EXERCISE INSTRUCTIONS
From the listing below, output the lines between the one with "Agencia Andina" and the one with "Save and close", including those two, and nothing else. Pictures are not copied.

EXERCISE INPUTS

****

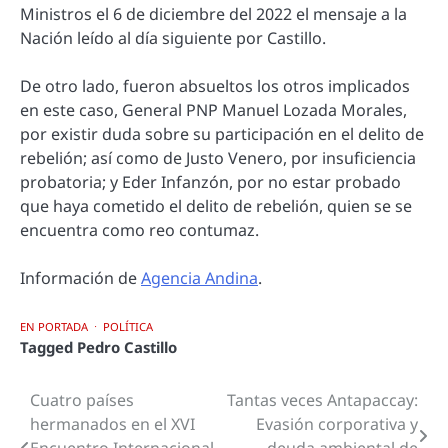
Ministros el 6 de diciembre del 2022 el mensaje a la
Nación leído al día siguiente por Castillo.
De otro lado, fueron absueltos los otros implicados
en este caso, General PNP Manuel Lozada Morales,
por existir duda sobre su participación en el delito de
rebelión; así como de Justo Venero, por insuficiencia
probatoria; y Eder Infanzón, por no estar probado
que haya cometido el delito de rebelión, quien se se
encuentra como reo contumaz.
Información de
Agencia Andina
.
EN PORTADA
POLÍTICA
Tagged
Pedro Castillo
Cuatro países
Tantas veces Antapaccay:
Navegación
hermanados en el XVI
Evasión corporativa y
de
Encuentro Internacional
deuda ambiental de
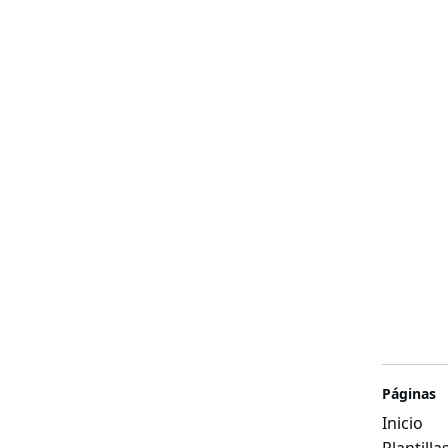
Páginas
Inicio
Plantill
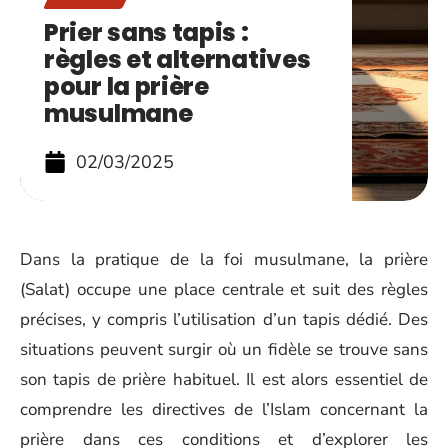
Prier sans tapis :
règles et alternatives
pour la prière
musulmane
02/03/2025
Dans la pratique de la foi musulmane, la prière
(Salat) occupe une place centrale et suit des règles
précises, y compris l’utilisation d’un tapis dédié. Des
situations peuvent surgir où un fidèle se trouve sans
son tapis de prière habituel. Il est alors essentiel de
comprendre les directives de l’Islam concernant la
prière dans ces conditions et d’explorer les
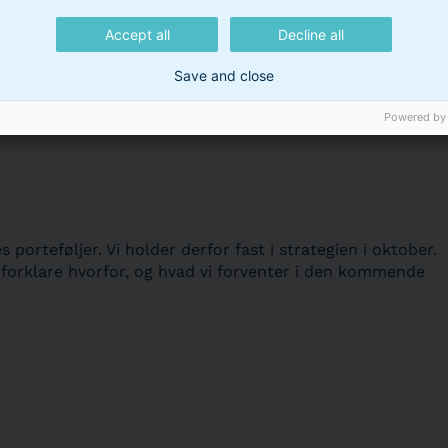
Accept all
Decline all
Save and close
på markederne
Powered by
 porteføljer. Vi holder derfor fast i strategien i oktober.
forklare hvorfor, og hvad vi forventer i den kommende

****

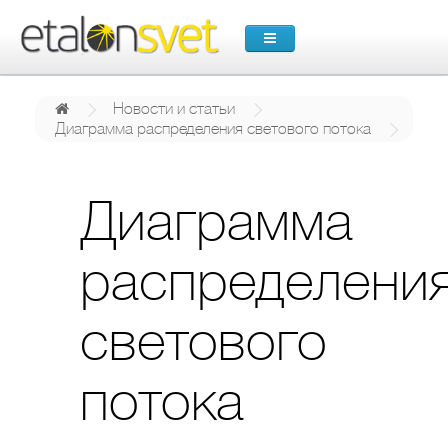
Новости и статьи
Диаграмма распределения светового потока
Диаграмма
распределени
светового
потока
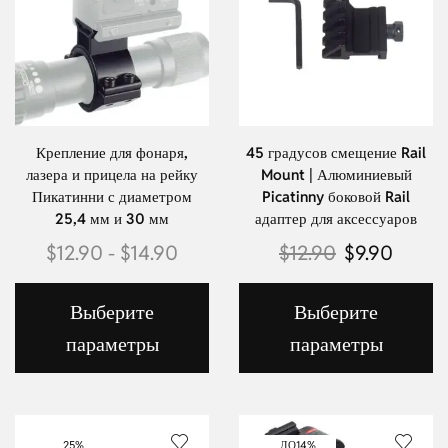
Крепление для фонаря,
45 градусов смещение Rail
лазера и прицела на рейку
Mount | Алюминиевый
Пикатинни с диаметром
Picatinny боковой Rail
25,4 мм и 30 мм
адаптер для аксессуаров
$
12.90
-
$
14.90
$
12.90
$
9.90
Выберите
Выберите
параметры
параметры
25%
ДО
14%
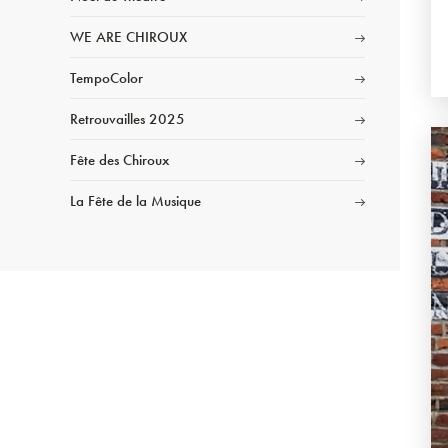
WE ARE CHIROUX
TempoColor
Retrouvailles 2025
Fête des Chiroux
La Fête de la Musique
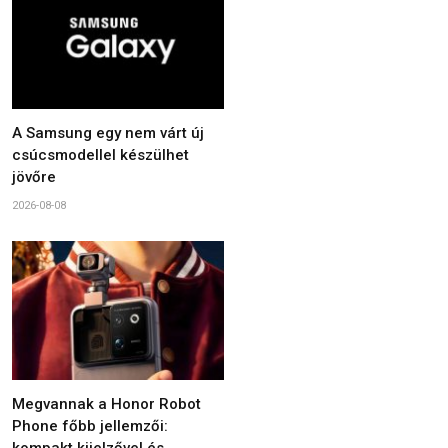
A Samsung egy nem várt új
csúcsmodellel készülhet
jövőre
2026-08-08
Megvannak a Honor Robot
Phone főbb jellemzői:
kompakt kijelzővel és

****

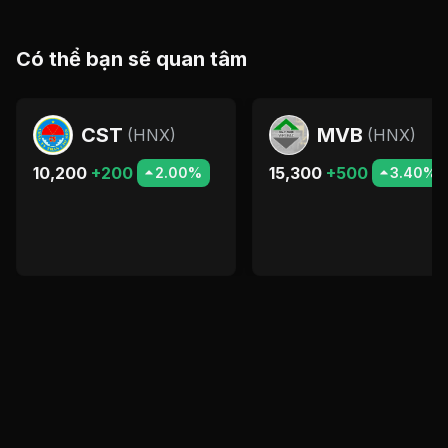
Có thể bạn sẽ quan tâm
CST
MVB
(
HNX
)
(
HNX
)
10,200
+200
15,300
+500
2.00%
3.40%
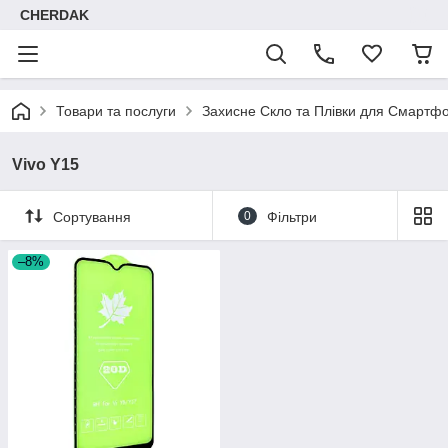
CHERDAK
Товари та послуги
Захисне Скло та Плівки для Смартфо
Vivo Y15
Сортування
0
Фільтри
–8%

****

TASK SOLUTION
Agencia Andina
.
EN PORTADA
POLÍTICA
Tagged
Pedro Castillo
Cuatro países
Tantas veces Antapaccay:
Navegación
hermanados en el XVI
Evasión corporativa y
de
Encuentro Internacional
deuda ambiental de
Páginas
Inicio
Plantill
Prier sans tapis :
règles et alternatives
pour la prière
musulmane
02/03/2025
Dans la pratique de la foi musulmane, la prière
(Salat) occupe une place centrale et suit des règles
précises, y compris l’utilisation d’un tapis dédié. Des
situations peuvent surgir où un fidèle se trouve sans
son tapis de prière habituel. Il est alors essentiel de
comprendre les directives de l’Islam concernant la
prière dans ces conditions et d’explorer les
Accept all
Decline all
Save and close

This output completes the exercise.